Tijdens het positioneringslassen moet de lasser hetzelfde lasmateriaal en dezelfde specificaties gebruiken als tijdens het eigenlijke lasproces. De hoogte van de las binnen de groef mag over het algemeen niet meer zijn dan 2/3 van de groefdiepte. Als er defecten zoals scheuren optreden in de positioneringslas, moet deze worden verwijderd en opnieuw worden gelast.

De lasmaterialen moeten een specifieke droogbehandeling ondergaan.

2) Lastechniek:

De vlamboog moet in de groef worden geslagen en er moet in één keer versmelting plaatsvinden. De boog moet worden gedoofd om de krater op te vullen.

Bij het lassen van roestvast staal moet de lasstroom 10% tot 20% lager zijn in vergelijking met lassen van laag koolstofstaal. Er moet gebruik worden gemaakt van een korte lasboog, snel lassen en recht verplaatsen. Tegelijkertijd moet de interpasstemperatuur onder controle worden gehouden, meestal onder 100°C. Om een te hoge interpasstemperatuur te voorkomen, kunnen indien nodig maatregelen zoals waterkoeling aan de achterkant worden toegepast.

Bij meerlaags en meerlaags lassen moet na elke lasgang de slak worden verwijderd en moet het oppervlak worden gecontroleerd op eventuele oppervlaktedefecten voordat de volgende lasgang wordt uitgevoerd. De begin- en eindposities van aangrenzende lagen moeten verspringen.

Voor geconcentreerde lassen kunnen methoden zoals overslaand lassen, gesegmenteerd symmetrisch lassen of backstepping worden gebruikt om lasvervorming en oververhitting.

Wanneer volledige penetratie Als dubbelzijdig lassen nodig is, moet de lasnaad gereinigd worden. Als luchtgutsen met koolstofboog wordt gebruikt voor wortelreiniging, moet het worden geslepen met een slijpschijf totdat er geen oxiden of carbidelagen meer aanwezig zijn. Voor roestvast staal met ultralaag koolstofgehalte of wanneer er specifieke vereisten zijn, moet de wortelreiniging worden uitgevoerd met slijpschijven of mechanische methoden.

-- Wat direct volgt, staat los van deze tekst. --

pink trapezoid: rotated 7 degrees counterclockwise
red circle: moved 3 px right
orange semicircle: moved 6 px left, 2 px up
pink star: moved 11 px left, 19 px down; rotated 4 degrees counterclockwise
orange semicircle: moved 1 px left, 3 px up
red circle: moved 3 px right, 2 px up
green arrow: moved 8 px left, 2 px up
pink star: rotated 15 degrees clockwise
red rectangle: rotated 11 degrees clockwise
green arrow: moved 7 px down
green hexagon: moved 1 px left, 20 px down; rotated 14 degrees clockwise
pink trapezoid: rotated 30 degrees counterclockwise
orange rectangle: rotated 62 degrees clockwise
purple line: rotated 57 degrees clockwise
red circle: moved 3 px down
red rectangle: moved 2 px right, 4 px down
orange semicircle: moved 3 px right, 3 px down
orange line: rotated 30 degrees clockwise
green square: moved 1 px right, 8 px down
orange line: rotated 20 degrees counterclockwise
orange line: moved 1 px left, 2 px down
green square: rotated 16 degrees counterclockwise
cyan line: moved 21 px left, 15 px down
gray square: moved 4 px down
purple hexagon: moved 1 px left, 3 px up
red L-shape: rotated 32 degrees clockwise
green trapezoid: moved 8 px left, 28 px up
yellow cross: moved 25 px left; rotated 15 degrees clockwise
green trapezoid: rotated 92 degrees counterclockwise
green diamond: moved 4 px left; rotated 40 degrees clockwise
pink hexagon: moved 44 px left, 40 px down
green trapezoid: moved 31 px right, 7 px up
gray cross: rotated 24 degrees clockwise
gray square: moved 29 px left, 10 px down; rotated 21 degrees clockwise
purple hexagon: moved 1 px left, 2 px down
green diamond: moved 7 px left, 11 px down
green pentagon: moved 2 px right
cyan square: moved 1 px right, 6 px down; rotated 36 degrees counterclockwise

Lassen die in contact komen met het medium moeten als laatste worden gelast om te voorkomen dat de corrosieweerstand van de las afneemt.

Lassen die in contact komen met het medium moeten als laatste worden gelast om te voorkomen dat de corrosieweerstand van de las afneemt.

3) Warmtebehandeling na het lassen:

Over het algemeen hebben austenitisch roestvast staal en duplex roestvast staal geen warmtebehandeling na het lassen nodig. Als de lasverbinding echter brokkelig wordt of als de corrosiebestendigheid verder verbeterd moet worden, kan naar behoefte gekozen worden voor oplossingsbehandeling, stabilisatiebehandeling of spanningsontlastende behandeling.

4) Reinigen na het lassen:

Roestvrijstalen lassen moeten een beits- en passiveerbehandeling ondergaan. Beitsen is bedoeld om de oxidehuid op het oppervlak van de las en de warmte-beïnvloede zone te verwijderen, terwijl passiveren bedoeld is om opnieuw een laag kleurloze, dichte oxidelaag te vormen op het gebeitste oppervlak, wat corrosieweerstand biedt.

4. Lassen van ferritisch roestvast staal

(1) Kenmerken van het lassen van ferritisch roestvast staal:

Momenteel kan ferritisch roestvast staal onderverdeeld worden in gewoon ferritisch roestvast staal en ultrazuiver ferritisch roestvast staal. De belangrijkste problemen bij het lassen van ferritisch roestvast staal zijn de vermindering van de plasticiteit en taaiheid in de lasverbinding, verbrossing in de warmte-beïnvloede zone en interkristallijne corrosie in de lasverbinding.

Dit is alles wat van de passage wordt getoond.